Tribunal Administratif de Nantes — Décision N° TA44-2013137

jeudi 5 décembre 2024

JuridictionTribunal Administratif de Nantes
SectionTribunal Administratif de Nantes
N° DossierTA44-2013137
TypeDécision
RecoursPlein contentieux
PublicationC
Formation7ème Chambre
Avocat requérantSARL ANTIGONE

Texte intégral

Vu la procédure suivante :

Par une requête et un mémoire, enregistrés le 18 décembre 2020 et le 27 avril 2022, M. A B, représenté par Me Lefevre, demande au tribunal :

1°) de condamner le centre hospitalier Georges Daumézon (Bouguenais) à lui verser, dans le délai de trente jours à compter de la notification du jugement à intervenir, la somme de 106 280 euros en réparation des préjudices qu'il estime avoir subis du fait, d'une part, de l'illégalité de la sanction disciplinaire d'exclusion temporaire de fonctions d'une durée de deux ans qui lui a été infligée le 23 juillet 2019 par le directeur de cet établissement, et d'autre part, de l'information erronée qui lui a été délivrée et selon laquelle il pourrait prétendre au versement de l'aide de retour à l'emploi, somme assortie des intérêts au taux légal à compter du 14 octobre 2020, date de réception de sa demande indemnitaire préalable ;

2°) de mettre à la charge du centre hospitalier Georges Daumézon la somme de 3 000 euros en application de l'article L. 761-1 du code de justice administrative.

Il soutient, dans le dernier état de ses écritures, que :

- la responsabilité pour faute du centre hospitalier doit être engagée compte tenu de l'illégalité entachant la sanction disciplinaire qui lui a été infligée le 23 juillet 2019 :

. la matérialité des faits sur lesquels cette sanction est fondée n'est pas établie ;

. ladite sanction est disproportionnée eu égard à la gravité des faits reprochés ;

. la sanction du blâme lui avait déjà été infligée pour les mêmes faits le 30 janvier 2019 ;

- la responsabilité pour faute du centre hospitalier doit être engagée compte tenu de l'information erronée qui lui a été délivrée par cet établissement, lui laissant croire qu'il serait éligible à l'allocation de retour à l'emploi ; s'il avait su qu'il ne percevrait pas cette allocation, il aurait contesté la sanction qui lui a été infligée ;

- le lien de causalité entre les fautes commises et les préjudices subis est établi ;

- ces préjudices doivent être indemnisés à hauteur d'une somme totale de 106 280 euros composée comme suit :

. 48 000 euros au titre de son préjudice de perte de gains professionnels au cours de la période d'exclusion temporaire de fonctions ;

. 5 280 euros au titre de son préjudice de perte de droits à la retraite ;

. 48 000 euros au titre de son préjudice lié à l'information erronée qui lui a été délivrée concernant l'éligibilité à l'allocation de retour à l'emploi ; 5 000 euros au titre de son préjudice moral.

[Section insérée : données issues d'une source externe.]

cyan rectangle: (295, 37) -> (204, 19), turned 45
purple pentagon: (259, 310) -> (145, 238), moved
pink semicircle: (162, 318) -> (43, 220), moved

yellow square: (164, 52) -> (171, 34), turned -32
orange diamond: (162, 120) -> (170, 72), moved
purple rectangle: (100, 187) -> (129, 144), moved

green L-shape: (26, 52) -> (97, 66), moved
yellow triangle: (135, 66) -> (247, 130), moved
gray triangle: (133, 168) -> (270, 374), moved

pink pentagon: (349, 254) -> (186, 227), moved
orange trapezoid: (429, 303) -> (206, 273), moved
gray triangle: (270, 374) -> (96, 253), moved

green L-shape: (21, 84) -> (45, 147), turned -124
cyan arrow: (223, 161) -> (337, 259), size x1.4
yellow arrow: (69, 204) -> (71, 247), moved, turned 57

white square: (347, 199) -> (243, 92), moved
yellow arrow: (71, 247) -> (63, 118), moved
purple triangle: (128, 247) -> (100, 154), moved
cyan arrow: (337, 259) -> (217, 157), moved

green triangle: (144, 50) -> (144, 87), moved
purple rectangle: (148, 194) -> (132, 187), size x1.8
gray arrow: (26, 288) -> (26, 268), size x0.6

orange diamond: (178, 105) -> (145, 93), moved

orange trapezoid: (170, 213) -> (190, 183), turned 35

Par des mémoires en défense, enregistrés les 21 mai 2021 et 30 juin 2023, le centre hospitalier Georges Daumézon, représenté par Me Bernot, demande au tribunal :

1°) de rejeter la requête de M. B ;

2°) de mettre à la charge du requérant la somme de 2 000 euros en application de l'article L. 761-1 du code de justice administrative.

Il soutient que :

- il n'a commis aucune faute de nature à engager sa responsabilité : d'une part, la sanction infligée à l'intéressé n'est entachée d'aucune illégalité ; d'autre part, l'établissement n'a pas intentionnellement délivré une information erronée à l'intéressé concernant son droit d'allocation de retour à l'emploi ; l'attestation fournie par l'établissement, qui mentionnait explicitement la sanction disciplinaire infligée afin que Pôle emploi se prononce en toute connaissance de cause, ne saurait valoir reconnaissance d'un droit que seul Pôle emploi était habilité à examiner ; l'intéressé a bénéficié de l'allocation de retour à l'emploi sur la seule décision de Pôle emploi ;

- en tout état de cause, le requérant n'établit ni la réalité des préjudices invoqués, ni le lien de causalité entre ces préjudices et les fautes alléguées.

Vu les pièces du dossier.

Vu :

- la loi n° 83-634 du 13 juillet 1983 ;

- la loi n° 86-33 du 9 janvier 1986 ;

- le code de justice administrative.

Les parties ont été régulièrement averties du jour de l'audience.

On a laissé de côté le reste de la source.